Apple just announced it's iBooks 2 Textbook service. And especially in light of the recent discovery of Foxconn and Mike Daisey's account of working conditions, I am even more sickened by technology. I too was once a die hard Apple Devotee. I still have my First computer a, Woz edition Apple IIgs that I never plan on giving up. And like Daisey, I too didn't fully grasp where all our technology came from, and as he did, imagined long robot equipped assembly lines. But this post wasn't intended to be about Foxconn, or the many other technology factories with abysmal labor conditions, but it will be hard to separate that bad taste from the sour smell of things to come in the Information Age.
Book publishers are panicking, everything is in E-book form from newspapers to novels and now text books. I don't see this as bad, but it is still sad to see a time warn trade die. Book publishers are in the direct line of fire from Amazon.com. Now, the publishers can come and go, but the idea that the printed page might soon become only a novelty is sad. Kodak has filed for bankruptcy protection, with digital imaging replacing traditional photography, the centuries old company is becoming obsolete. It't not the businesses collapsing that worry me, its the lost of the industry in general, and the lost of these methods for producing concrete photographs and printed documents.

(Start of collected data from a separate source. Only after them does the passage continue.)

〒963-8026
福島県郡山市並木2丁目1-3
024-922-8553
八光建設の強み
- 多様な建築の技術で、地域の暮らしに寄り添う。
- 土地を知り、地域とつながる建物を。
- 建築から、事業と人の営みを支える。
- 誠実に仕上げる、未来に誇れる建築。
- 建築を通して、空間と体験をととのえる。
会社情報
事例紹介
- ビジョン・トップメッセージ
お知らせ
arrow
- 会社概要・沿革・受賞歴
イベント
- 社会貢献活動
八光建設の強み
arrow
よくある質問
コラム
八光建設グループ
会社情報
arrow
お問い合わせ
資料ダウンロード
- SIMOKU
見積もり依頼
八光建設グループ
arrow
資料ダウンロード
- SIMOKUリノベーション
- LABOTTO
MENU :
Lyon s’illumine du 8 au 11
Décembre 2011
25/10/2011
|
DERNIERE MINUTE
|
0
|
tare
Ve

There are rumblings of a future Data Apocalypse, and it has many forms and implications. One of the most significant is simply Data Storage. There are no archival methods for digitally storing information. Roughly every 5 to 10 years, all that data has to be updated on to new systems as hard drives, flash media, and computer operating systems changes. Even if you were to etch a tungsten disk with binary information that would be nearly indestructible, if you tried to read it 100 years later, how would your be able to read it? The computer software that coded the file could have been lost. Even with the data intact, the method to read it is not archival.
A friend once told me, "A sharp blade will never be obsolete." With that idea in mind, I also see the Printed page being the same way. Even if a language might become obsolete in time, the lifespan of an archival low acid paper and the language that the words are written in will outlive several generations of computer formats.

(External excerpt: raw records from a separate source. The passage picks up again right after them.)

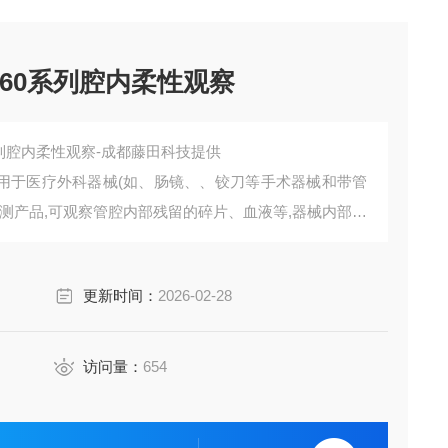
 M60系列腔内柔性观察
0系列腔内柔性观察-成都藤田科技提供
-种用于医疗外科器械(如、肠镜、、铰刀等手术器械和带管
测产品,可观察管腔内部残留的碎片、血液等,器械内部的
毒或灭菌之前。
更新时间：
2026-02-28
访问量：
654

Perhaps it is just the unease with how dedicated we are to technology, that even though my computer is very important to me, I still like to have some traditional technology at my disposal that doesn't require logins or batteries. Maybe my mind is too focused on a fictional zombie apocalypse scenarios, and want to know how to survive with 20th century comfort with 19th century technology. My fixation with a zombie apocalypse, or any apocalypse for that matter is subject for a future post.
In 1859 the worst solar storm ever recorded hit the Earth. A coronal mass ejection shot towards Earth at the peak of a 500 year solar maximum. Thankfully technology of those days was still mostly steam and horse power. However, telegraph stations in the Northern US experienced an electro magnetic burst, causing telegraph lines to ignite and telegraph stations to burn down. And what would happen if this happened today? Im sure there are some bad History Channel shows which sensationalize this topic. It would be a technological Apocalypse or Techocalypse. This would be a major earth changing event, and one that would set back the technological age a few decades. Computer systems would fry. Simple lighting might take days or weeks to repair, but the data, the vast stores of data in computers, severs and in the cloud, what would happen to that? Would it wipe away clean all information, or would it just damage the systems permanently?
And if society has to rebuild, what could we fall back on if the last printed book on any given topic is decades old? We would not only be thrown back to pre electricity lifestyle for a period of time. When we begin to rebuild, we might initially only be able to climb up to the time when the last printed information in Science, Engineering and Medicine was printed.
The future might give us some sort new technology, one that will effectively give us a Save point. Right now, given some ability, we probably would not be thrown any further back in time before electricity became widely used. Other circumstances would have to be in effect to throw us back further, but in the future we might find a new Save point, one that might lock technology from not being likely to fall back further than that level of achievement.
Who knows when that future save point might be, or what it is. Till then, keep a few books around, cause when the power goes out, you won't be able to go to Google to solve your problems.